O Banco Central decretou, nesta quinta-feira (15), a liquidação extrajudicial da Reag Investimentos, atual CBSF Distribuidora de Títulos e Valores Imobiliários S.A., após identificar “infringência às normas que disciplinam suas atividades”.
A decisão ocorre um dia após a segunda fase da Operação Compliance Zero colocar a gestora no centro das apurações sobre fraudes bilionárias envolvendo o Banco Master. Mandados de busca e apreensão atingiram João Carlos Mansur, fundador da Reag, ampliando a pressão sobre a estrutura financeira que teria sustentado o esquema.
A Reag aparece na investigação como administradora de fundos usados para dar aparência de solidez a operações que, segundo a Polícia Federal, simulavam lastro, inflavam artificialmente o patrimônio do Banco Master e mascaravam créditos fictícios. O MPF identificou movimentações em alta velocidade, rentabilidades extraordinárias e operações incompatíveis com padrões normais de mercado, indicando um fluxo financeiro destinado exclusivamente a gerar resultados no papel, sem sustento real.

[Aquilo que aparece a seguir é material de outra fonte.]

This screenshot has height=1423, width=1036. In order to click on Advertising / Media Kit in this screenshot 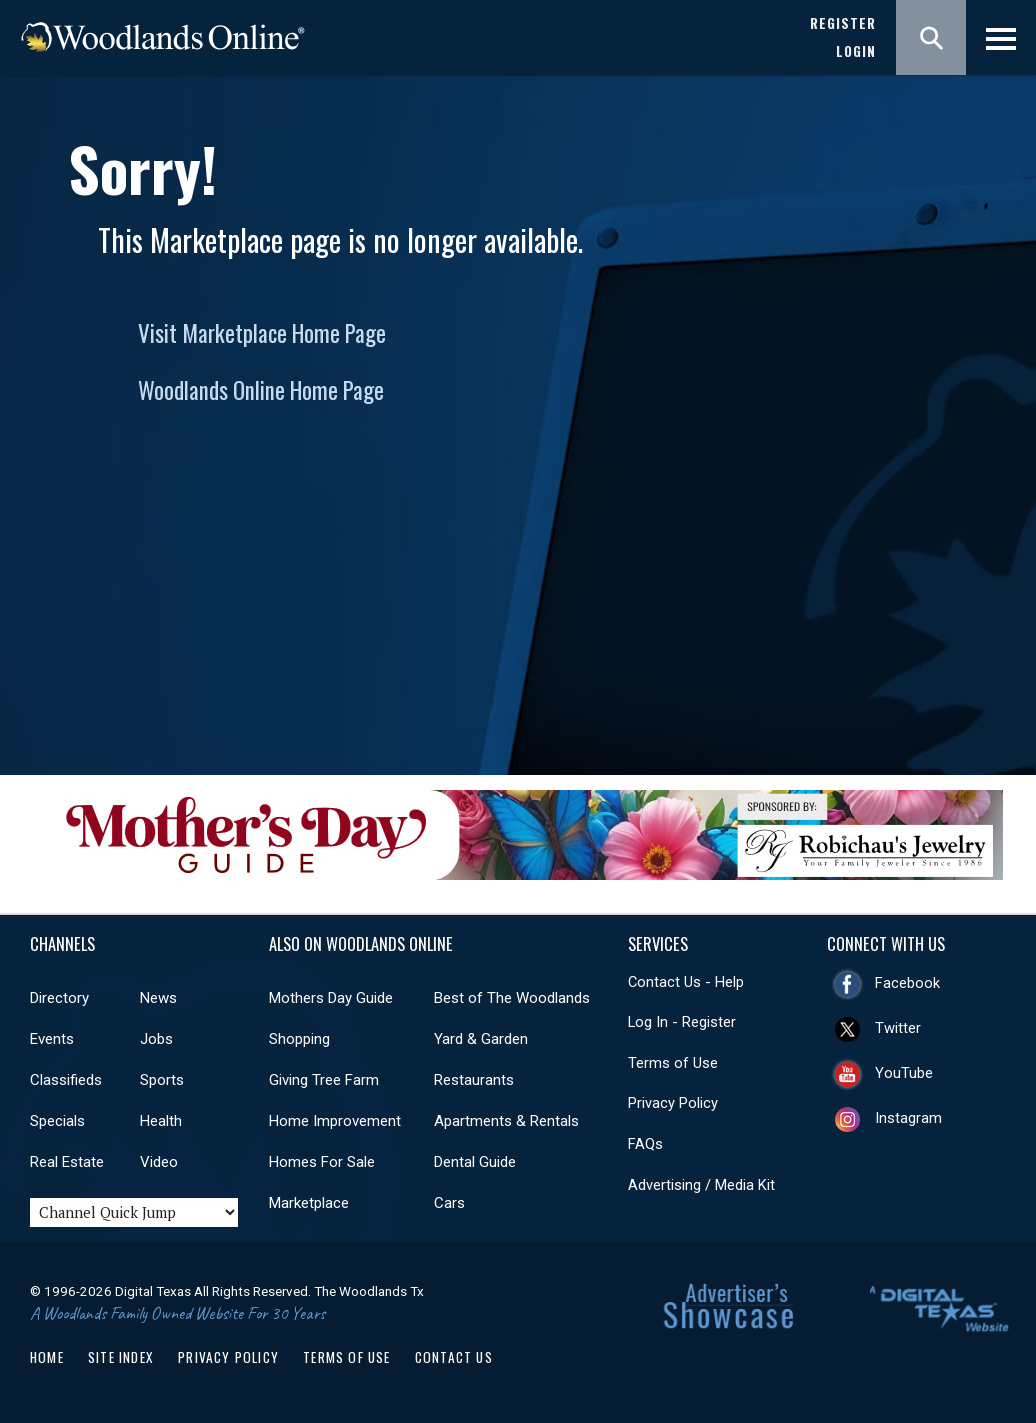 , I will do `click(701, 1185)`.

A liquidação da gestora foi decretada em meio à crise desencadeada pela investigação sobre o Master, cuja falência se transformou em disputa institucional. Em novembro, o Banco Central liquidou o Master após suspeitas de fraude na venda de carteiras de crédito ao BRB por R$ 12,2 bilhões.
O ministro da Fazenda, Fernando Haddad, classificou o caso como “a maior fraude bancária” já apurada no país. Agora, com a Reag oficialmente liquidada, cresce o foco sobre a rede de fundos que movimentou recursos entre empresas, investidores e estruturas controladas por Daniel Vorcaro.

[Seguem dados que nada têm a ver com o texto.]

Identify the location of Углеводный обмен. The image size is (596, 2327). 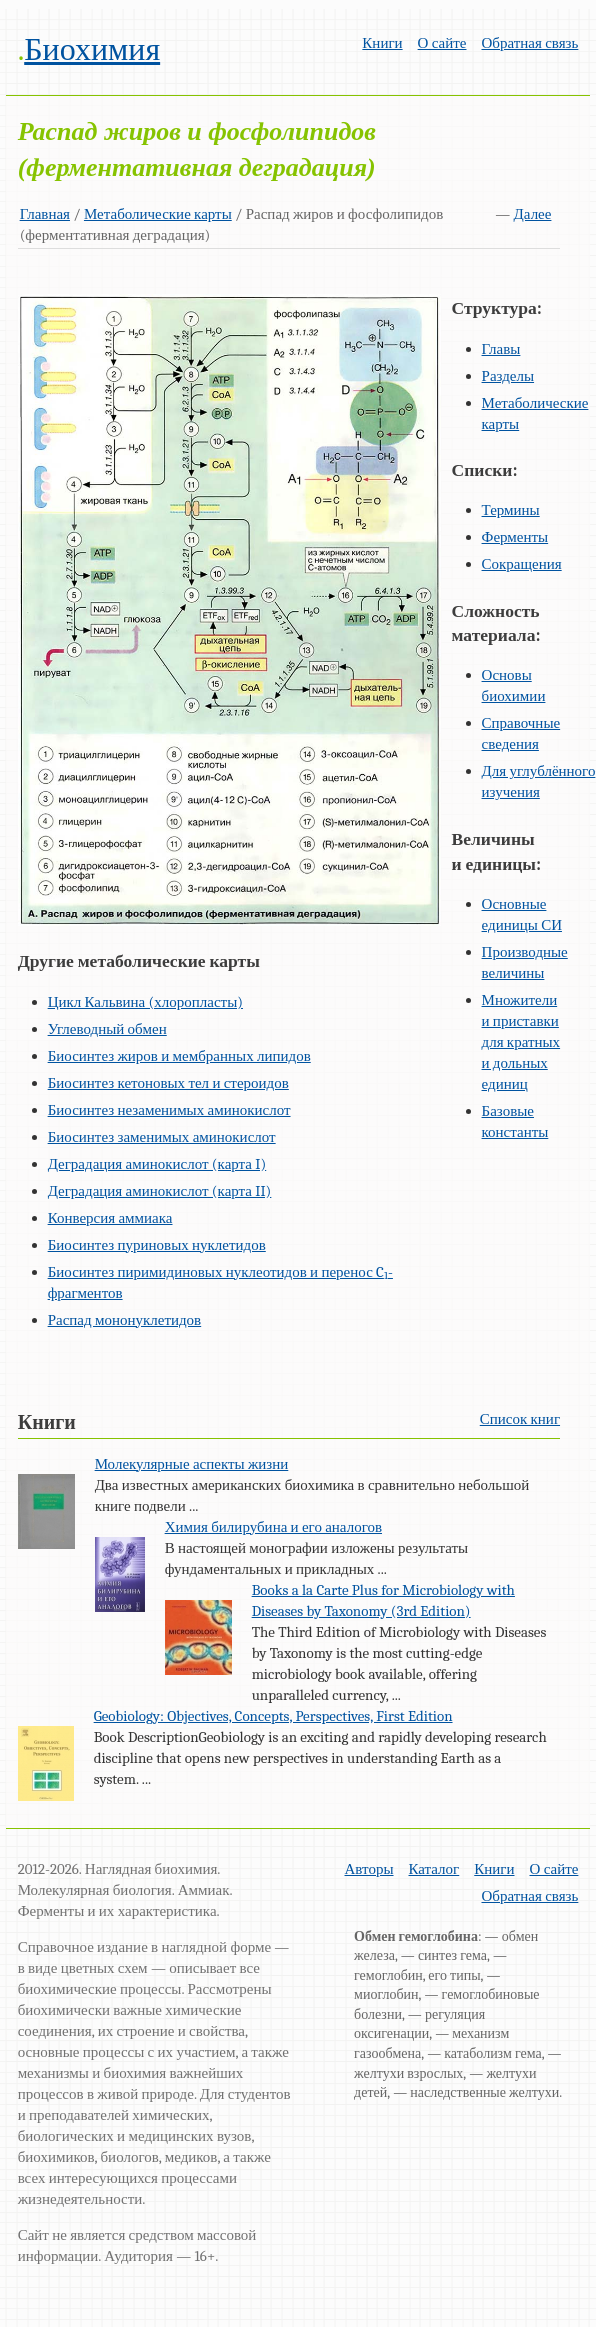 (107, 1029).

Documentos obtidos pela PF mostram que parte das suspeitas surgiu da análise de fundos administrados pela Reag, que receberam valores provenientes de empréstimos concedidos pelo Master a empresas que não pagavam as parcelas.

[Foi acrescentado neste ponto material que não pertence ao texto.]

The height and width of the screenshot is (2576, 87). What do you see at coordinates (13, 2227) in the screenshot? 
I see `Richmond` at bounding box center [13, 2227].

Os recursos eram repassados em poucos minutos a fundos recém-criados e retornavam ao banco por meio de aplicações, gerando uma cadeia circular que simulava liquidez e rentabilidade. Para a PF, esse fluxo foi essencial para inflar ativos e sustentar a aparente robustez do Master antes de sua liquidação.

A ação da última quarta-feira apreendeu documentos, equipamentos eletrônicos e registros financeiros em endereços ligados a Mansur. O objetivo é mapear como o dinheiro circulou entre pessoas físicas, empresas e fundos e identificar beneficiários diretos das operações.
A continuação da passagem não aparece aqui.